Rebaking all posts is sometimes a recommended action for various reasons.
After my own experience of a rebake experience that raised issues and seen/foresee other potential others, I’d like to know how they can be avoided.
If I rebake my 2M posts, it will trigger too many requests to Youtube and my IP will be blacklisted, preventing Discourse from generating previews.
If oneboxes (with titles, thumbnails, excerpts copied in Discourse database - cooked field) original URLs went to be broken or redirected, it seems that the oneboxes will break and that we will lose this information.
I decided to drop the support of Facebook (and thus Instagram to my knowledge) on my forums for several reasons. If I rebake all my posts, I suppose that every link that was previously properly oneboxed will break. Is that right?
It feels to me that we need an enhancement to rebake, to be more careful
rate limit on selected sites or perhaps on all sites
inherit the original onebox if the refetch fails for any reason
In other words, I think we need a non-damaging rebake, at least as a selectable option.
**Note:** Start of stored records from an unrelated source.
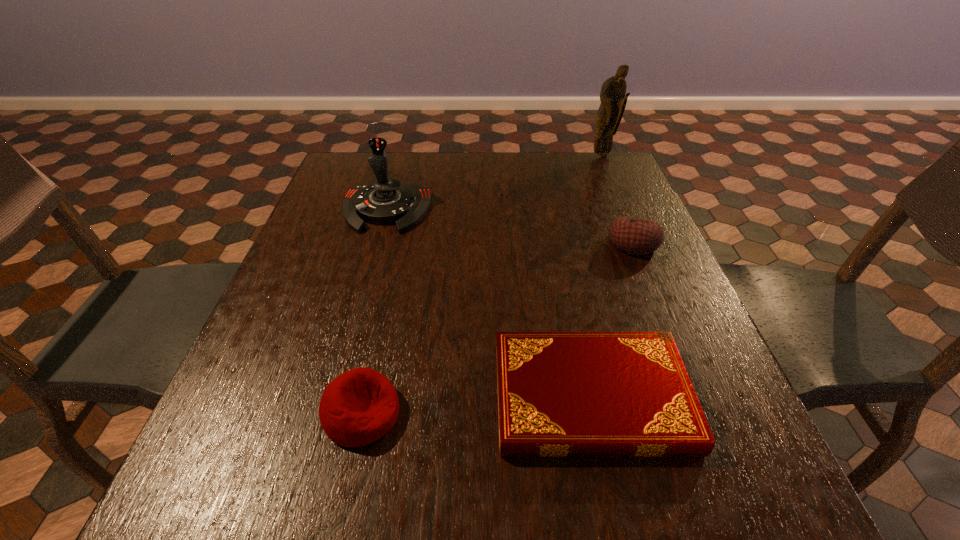 Locate an element on the screen. object that is at the far right corner is located at coordinates (612, 96).

Find the location of a particular element. This screenshot has height=540, width=960. vacant area at the far edge is located at coordinates (441, 158).

You are a GUI agent. You are given a task and a screenshot of the screen. Output one action in this format:
    pyautogui.click(x=<x>, y=<y>)
    Task: Click on the free space at the left edge of the desktop
    This screenshot has height=540, width=960.
    Given the screenshot: What is the action you would take?
    pyautogui.click(x=337, y=228)

At what (x,y) coordinates should I click in order to perform the action: click on vacant area at the right edge. Please return your answer as a coordinate pair (x, y). Image resolution: width=960 pixels, height=540 pixels. Looking at the image, I should click on (726, 443).

The image size is (960, 540). In the image, there is a desktop. Find the location of `vacant space at the far right corner`. vacant space at the far right corner is located at coordinates (623, 172).

This screenshot has height=540, width=960. Find the location of `blank space at the near right corner of the desktop`. blank space at the near right corner of the desktop is located at coordinates (704, 522).

Identify the location of free spot between the shortest object and the second tallest object. The width and height of the screenshot is (960, 540). (489, 304).

Identify the location of vacant region between the left beanbag and the hardback book. (476, 405).

Identify the location of empty space that is in between the joystick and the left beanbag. (373, 312).

Locate an element on the screen. This screenshot has width=960, height=540. free spot between the joystick and the tallest object is located at coordinates (493, 183).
(There will be some discourse communities who value an up to date 404, or who don’t value old posts at all, but there will also be communities which very much want to preserve old threads intact.)
Is there any value at all in automatically re-fetching the contents of a tweet? I would be fine with rebake skipping fetching one boxed content again unless a box were ticked.
Thanks for posting that. It could impact something I’m working on. Do you have any idea how many requests it takes to trigger the limit?
Looking at the YouTube API docs, it seems that they allow up to 10k GET requests per 24 hours, but this is for requests made with an API key: YouTube Data API Overview | Google for Developers. It’s not clear to me how rate limits for unauthenticated API requests to pull in the video preview images are rate limited.
I resolved the issue by using Onebox Assistant without any API. Just the plugin enabled. No idea how it resolved my problem. I don’t know either if it would work nowadays.